4. My misc category of things that frustrate me. It seems like a bunch of my friends are getting girlfriends/boyfriends depending on the sex of my friend. While I'm doing well being single its not always the most fun to be the 3rd, 5th, nth wheel. It is also harder to hang out with friends with significant others since they are almost always hanging out with each other alone. I know that I'm making it sound like a huge deal and its not but I still feel like complaining about it. With this happiness there is also the opposite, sadness. It seems like my friends are loosing parents, pets, opportunities. One of my friends lost her mother to cancer, another lost her dad to a heart attack, one of my friends cat is about to die, and people are getting rejected from grad schools and med schools. I'm having trouble being there for them because none of these things have happened to me. I don't understand what it is like to loose a parent. I hope I do not have to anytime soon. One of them used to be my best friend and I did not know what to say to her. I also did not go to the funeral. I do not know if I should feel bad. I was not told any details and I only knew of the death through the Erskine grapevine. I also haven't heard from the person since a week prior to the death. I'm just in a confused state. It's things like that that just make me want to run and hide. I don't know how to support my friends unless they ask me to. I also have trouble figuring out what is appropriate to do when and where. For example, I don't know if I should call or if they need to be left alone. Like I said earlier I haven't had to deal with this. Like I said earlier I USED to be her best friend so what is a former best friend supposed to do? What is my place? Too many permutation to consider. Maybe I am just thinking about this too much.

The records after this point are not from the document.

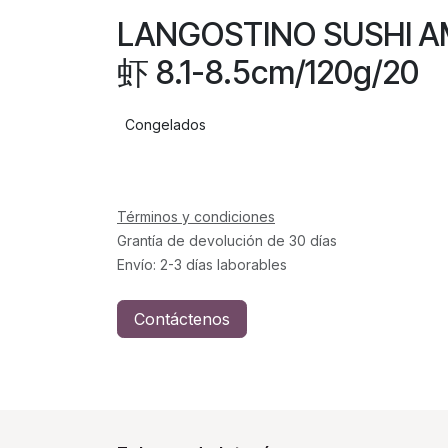
LANGOSTINO SUSHI 
虾 8.1-8.5cm/120g/20
Congelados
Términos y condiciones
Grantía de devolución de 30 días
Envío: 2-3 días laborables
Contáctenos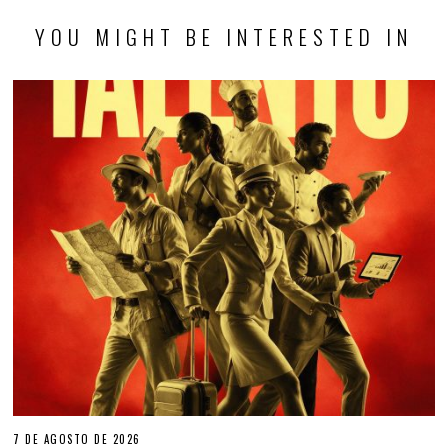
YOU MIGHT BE INTERESTED IN
7 DE AGOSTO DE 2026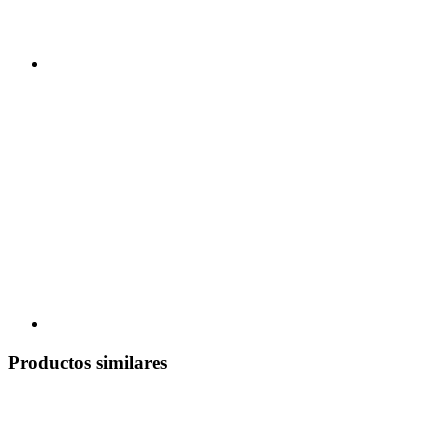
Productos similares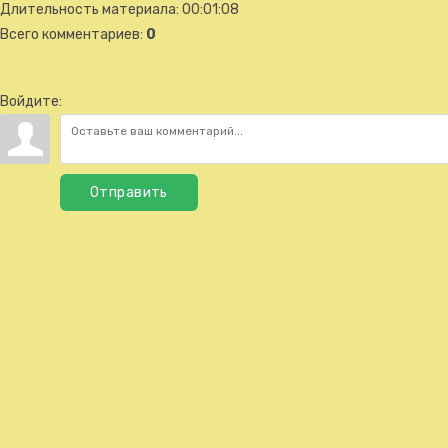
Длительность материала
: 00:01:08
Всего комментариев
:
0
Войдите:
Отправить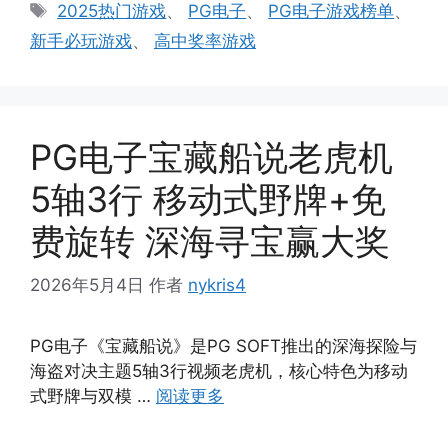
类
标
2025热门游戏
、
PG电子
、
PG电子游戏榜单
、
签
新手必玩游戏
、
高中奖率游戏
PG电子宝藏船说老虎机
5轴3行 移动式野牌+免
费旋转 深海寻宝赢大奖
2026年5月4日
作者
nykris4
PG电子《宝藏船说》是PG SOFT推出的深海探险与
海盗对决主题5轴3行视频老虎机，核心特色为移动
式野牌与双模 …
阅读更多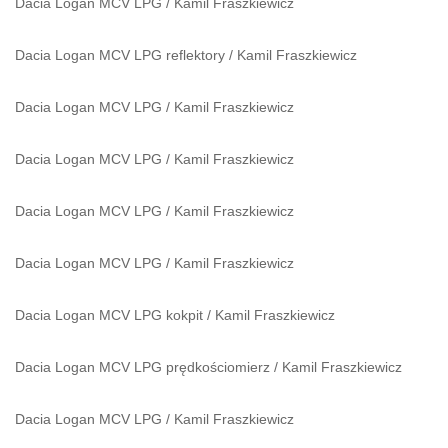
Dacia Logan MCV LPG
/
Kamil Fraszkiewicz
Dacia Logan MCV LPG reflektory
/
Kamil Fraszkiewicz
Dacia Logan MCV LPG
/
Kamil Fraszkiewicz
Dacia Logan MCV LPG
/
Kamil Fraszkiewicz
Dacia Logan MCV LPG
/
Kamil Fraszkiewicz
Dacia Logan MCV LPG
/
Kamil Fraszkiewicz
Dacia Logan MCV LPG kokpit
/
Kamil Fraszkiewicz
Dacia Logan MCV LPG prędkościomierz
/
Kamil Fraszkiewicz
Dacia Logan MCV LPG
/
Kamil Fraszkiewicz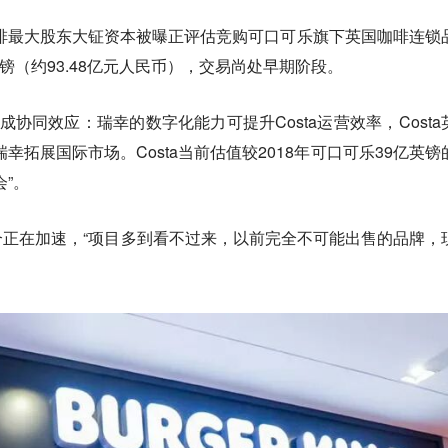
咖啡最大股东大钲资本被曝正评估竞购可口可乐旗下英国咖啡连锁
英镑（约93.48亿元人民币），交易尚处早期阶段。
形成协同效应：瑞幸的数字化能力可提升Costa运营效率，Costa
瑞幸拓展国际市场。Costa当前估值较2018年可口可乐39亿英镑
”。
正在加速，“项目多到看不过来，以前完全不可能出售的品牌，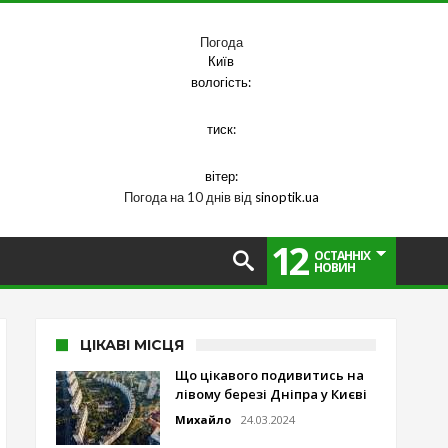
Погода
Київ
вологість:
тиск:
вітер:
Погода на 10 днів від
sinoptik.ua
12
ОСТАННІХ
НОВИН
ЦІКАВІ МІСЦЯ
Що цікавого подивитись на
лівому березі Дніпра у Києві
Михайло
24.03.2024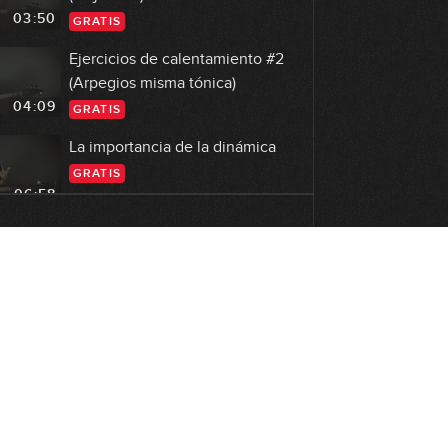
03:50
GRATIS
Ejercicios de calentamiento #2
(Arpegios misma tónica)
04:09
GRATIS
La importancia de la dinámica
GRATIS
06:58
Cómo conseguir un sonido gordo
con el bajo
03:34
GRATIS
Cómo sacar el máximo partido a
un lick
09:18
GRATIS
La importancia de la armonía
GRATIS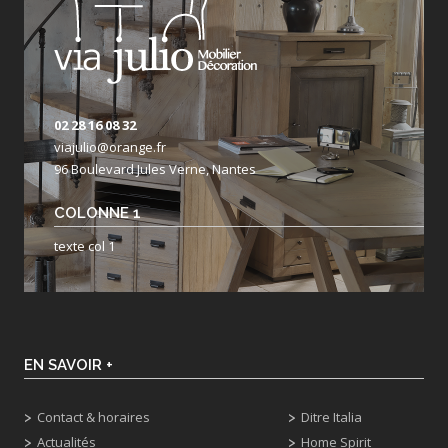
02 28 16 08 32
viajulio@orange.fr
96 Boulevard Jules Verne, Nantes
COLONNE 1
texte col 1
EN SAVOIR +
Contact & horaires
Ditre Italia
Actualités
Home Spirit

Only thing keeping me going is God, music as always and good friends.

There has been 1 Responses to “If You Insist, New Bloggage almost a month later.”

  1. Alexis says:

    I love you. I think that writing all your options out prob. helped a little. Sounds like you're leaning more toward the Navy. I think that the fact that you dont want to settle and do something just to have something to do is good. Just dont wait too long and have no options left. I'm praying for you.